§ **What is being asked**
Please copy out each line of the entries in which "klistermærket" appears.

[Data items]

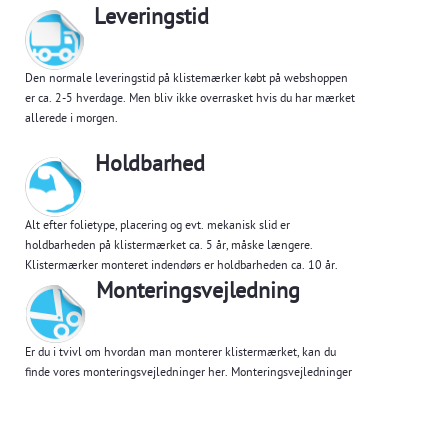
Leveringstid
Den normale leveringstid på klistemærker købt på webshoppen
er ca. 2-5 hverdage. Men bliv ikke overrasket hvis du har mærket
allerede i morgen.
Holdbarhed
Alt efter folietype, placering og evt. mekanisk slid er
holdbarheden på klistermærket ca. 5 år, måske længere.
Klistermærker monteret indendørs er holdbarheden ca. 10 år.
Monteringsvejledning
Er du i tvivl om hvordan man monterer klistermærket, kan du
finde vores monteringsvejledninger her.
Monteringsvejledninger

§ **Solution for this problem**
holdbarheden på klistermærket ca. 5 år, måske længere.
Er du i tvivl om hvordan man monterer klistermærket, kan du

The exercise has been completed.